In his 2011 book The Precariat: A New Dangerous Class, Professor Guy Standing warned that unless the needs, insecurities and aspirations of those in precarious work, or as he termed it the new class of the ‘precariat’, were addressed as a matter of urgency then new political monsters will emerge.

According to Standing, who spend 30 years working for the International Labour Organisation (ILO) and is a former advisor to the late Nelson Mandela, the precariat is a class of workers in insecure employment, who have a lack of control over their working lives and who suffer from crippling uncertainty.

He breaks the precariat into three separate but equally suffering groups – the ‘atavists’, the ‘nostalgics’, and the ‘progressives’. Standing says that each group is reeling from the aftershocks of years of deprivation and displacement and their predicament can no longer be ignored.

Standing spoke to SIPTU Health Campaigner Paddy Cole to discuss what the trade union movement can do to win back the franchise on hope for the precariat from the Trumps and the Brexiteers of this world.

He said: “The precariat is defined by three dimensions in terms of distinctive relations of production. The most obvious aspect is people who do not have an occupational identity or narrative to their lives, who work in unstable and insecure employment and people who have to do a lot of work that is not accounted for or respected.

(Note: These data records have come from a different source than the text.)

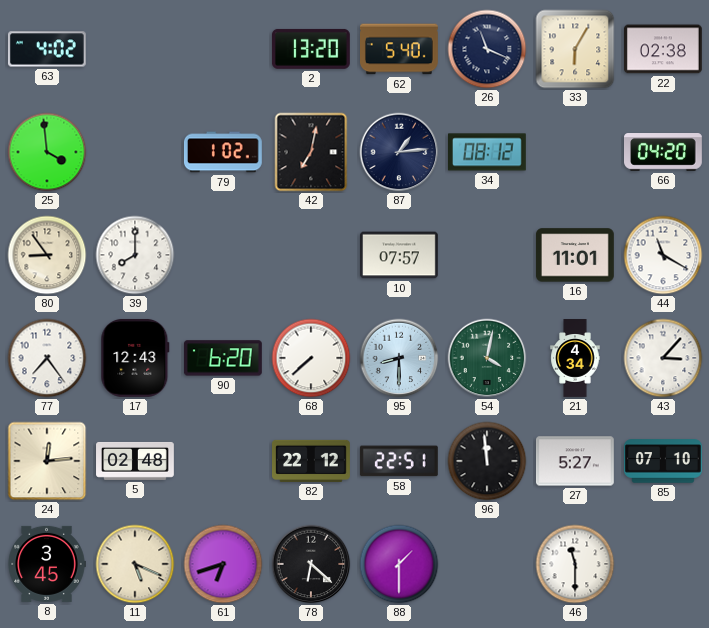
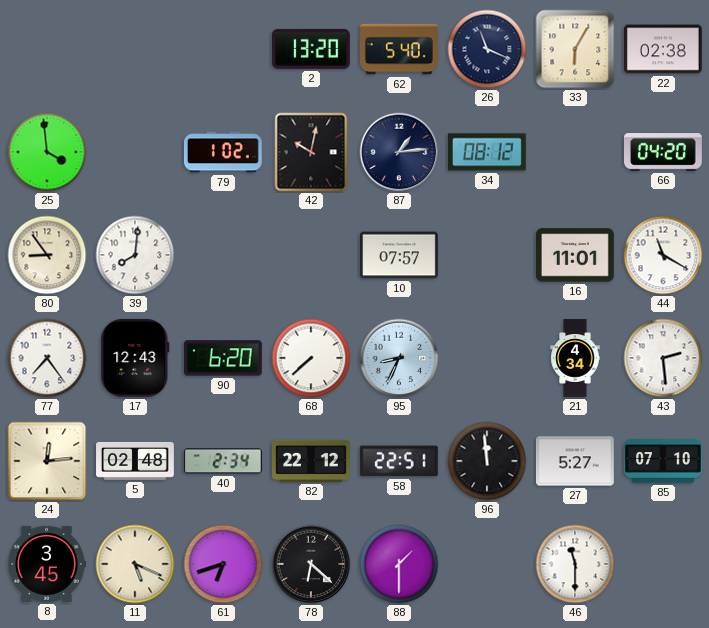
63: 4:02 -> none
42: 7:02 -> 10:02
39: 8:00 -> 8:01
95: 8:30 -> 8:34
54: 4:02 -> none
43: 3:07 -> 2:29
40: none -> 2:34
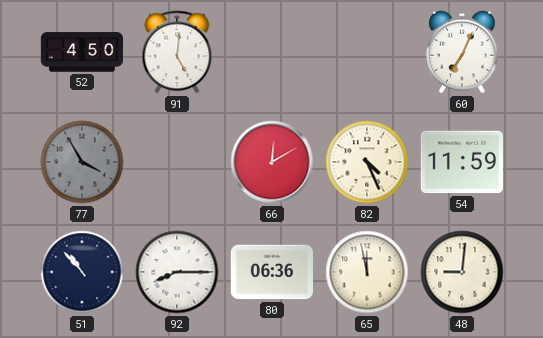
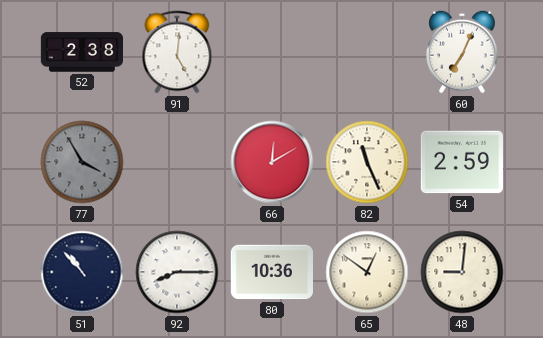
52: 4:50 -> 2:38
82: 4:26 -> 11:26
54: 11:59 -> 2:59
80: 06:36 -> 10:36
65: 11:58 -> 12:51
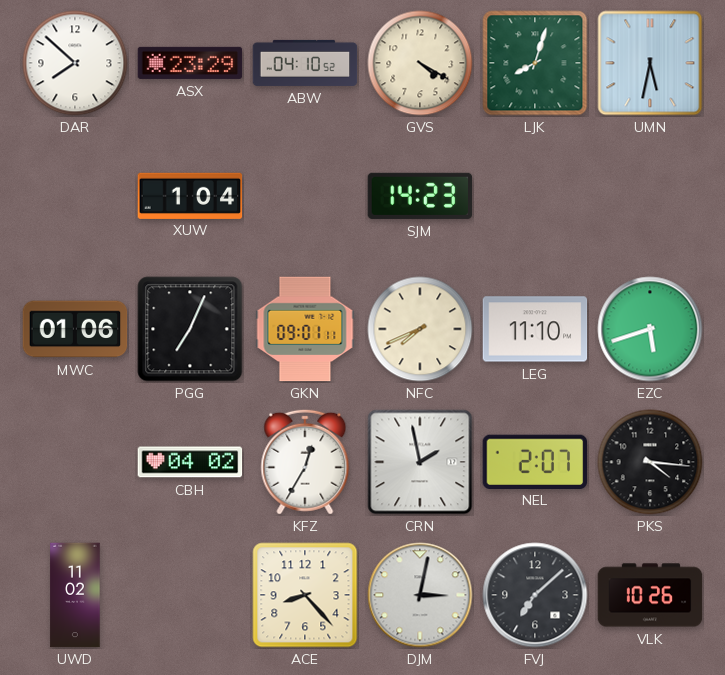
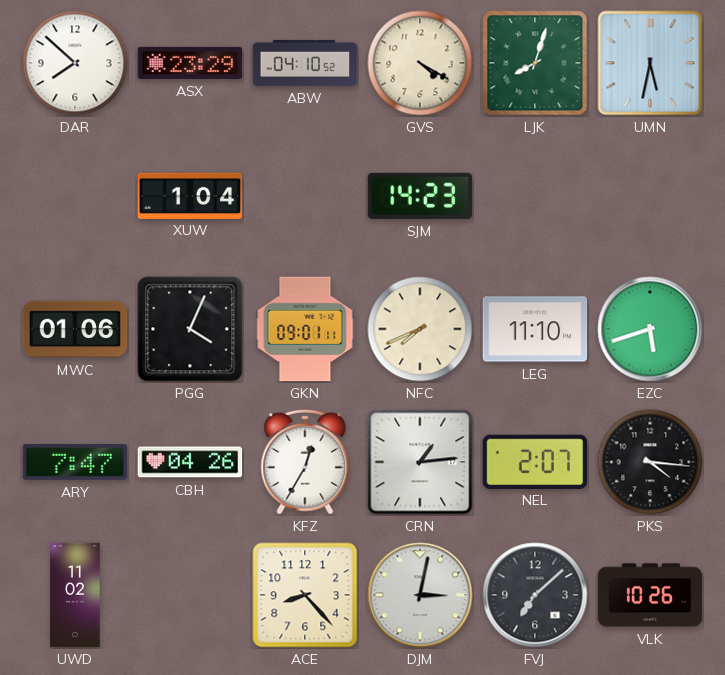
PGG: 7:04 -> 4:04
ARY: none -> 7:47
CBH: 04:02 -> 04:26
CRN: 1:58 -> 1:14
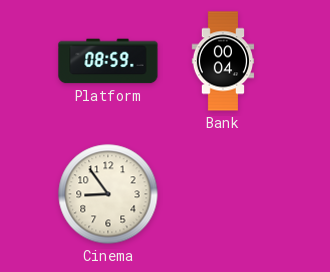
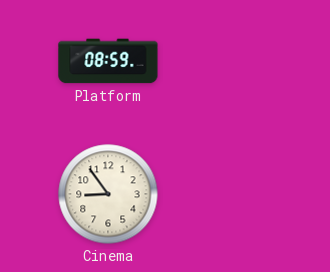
Bank: 00:04 -> none
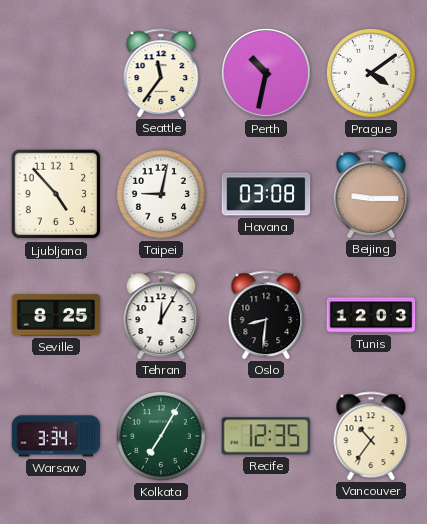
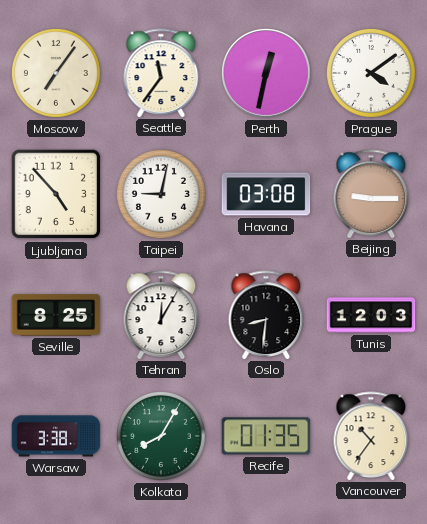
Moscow: none -> 7:06
Perth: 10:32 -> 12:32
Warsaw: 3:34 -> 3:38
Kolkata: 7:05 -> 8:05
Recife: 12:35 -> 01:35
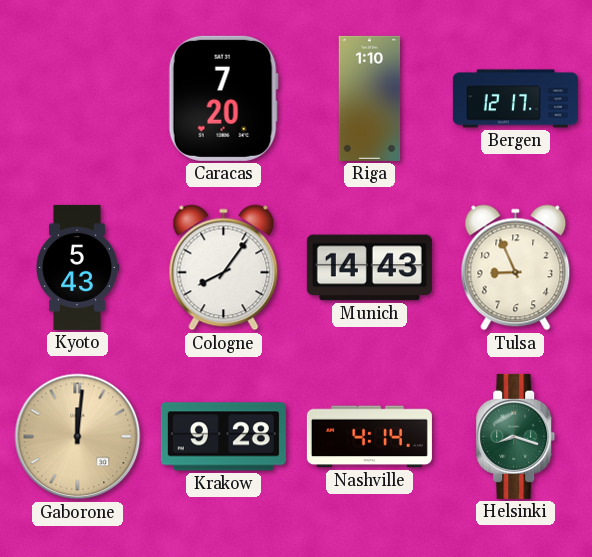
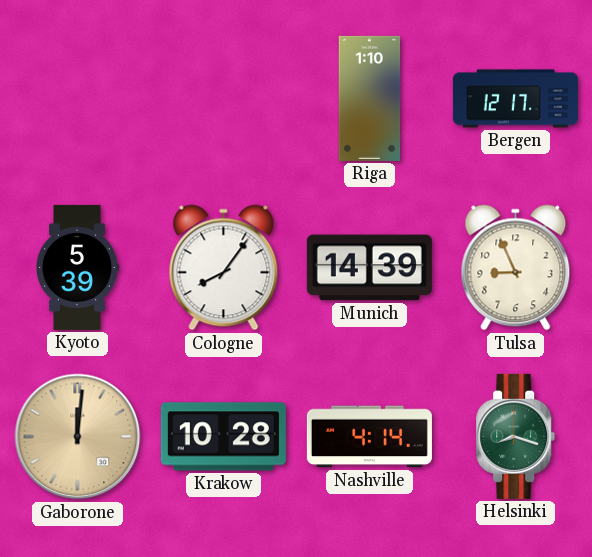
Caracas: 7:20 -> none
Kyoto: 5:43 -> 5:39
Munich: 14:43 -> 14:39
Krakow: 9:28 -> 10:28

“The second aspect is that the precariat has been suffering from stagnating wages that are more volatile and unpredictable, a loss of non-wage benefits and a loss of access to rights-based state benefits. They are living on the edge of unsustainable debt.”

The chipping away at ‘the commons’, the shared norms and spaces in our society, and the degree of economic uncertainty facing the precariat, Standing proposes, has resulted in a more stressful society, with many overwhelmed with fear and anxiety.

While this is receiving some attention, Standing believes there tends to be too much more focus on the workplace rather than acknowledging it as a much wider societal problem that has to be rectified by the state.

“The social income has been dismantled,” explains Standing. “If you are in the precariat you have a feeling of being a supplicant. You are losing your rights and are being treated in an undignifying way. The old proletariat’s enemy was always the boss. Now the precariat’s number one enemy is the state because it is the state that is dismantling the institutions and it’s the state that doesn’t care about the environment.”

Standing claims the State is a legitimate target for the ire of the precariat and that trade unions must adapt their vocabulary and imagery to these new realities.

“I think we need to re-orientate how we articulate our strategies on the environment which is a concern

for people in the precariat and how we reconstruct our social protection system.” On the subject of basic income, Standing is strongly of the opinion that it would serve to enhance collective bargaining power.

“Basic income would strengthen our ability to oppose repressive relationships and allow us to bargain stronger,” he said. “We are living in a time of chronic insecurity. There is nothing that makes people more timid than to be chronically insecure.

Therefore if we give people some basic security, some assurance that they will have some money in their pocket, come what may, they will be bolder.”

Until we recalibrate the welfare state that includes a basic income on top of a redistribution in what he terms “rentier capitalism”, Standing believes policymakers will only be fiddling around the margins of the problems facing the precariat.

“We have got to see the system as a challenge. We need a system that is redistributive, that gives people rights and that gives collective voice. If you don’t have a voice, you will always be insecure.”

Pressed on how the trade union movement can contribute to stopping any further rise of the political far right, Standing says the movement should come out strongly in favour of a basic income, strongly in favour of bargaining with the state in a frontal way and should play a leading role in the revival of ‘the commons’.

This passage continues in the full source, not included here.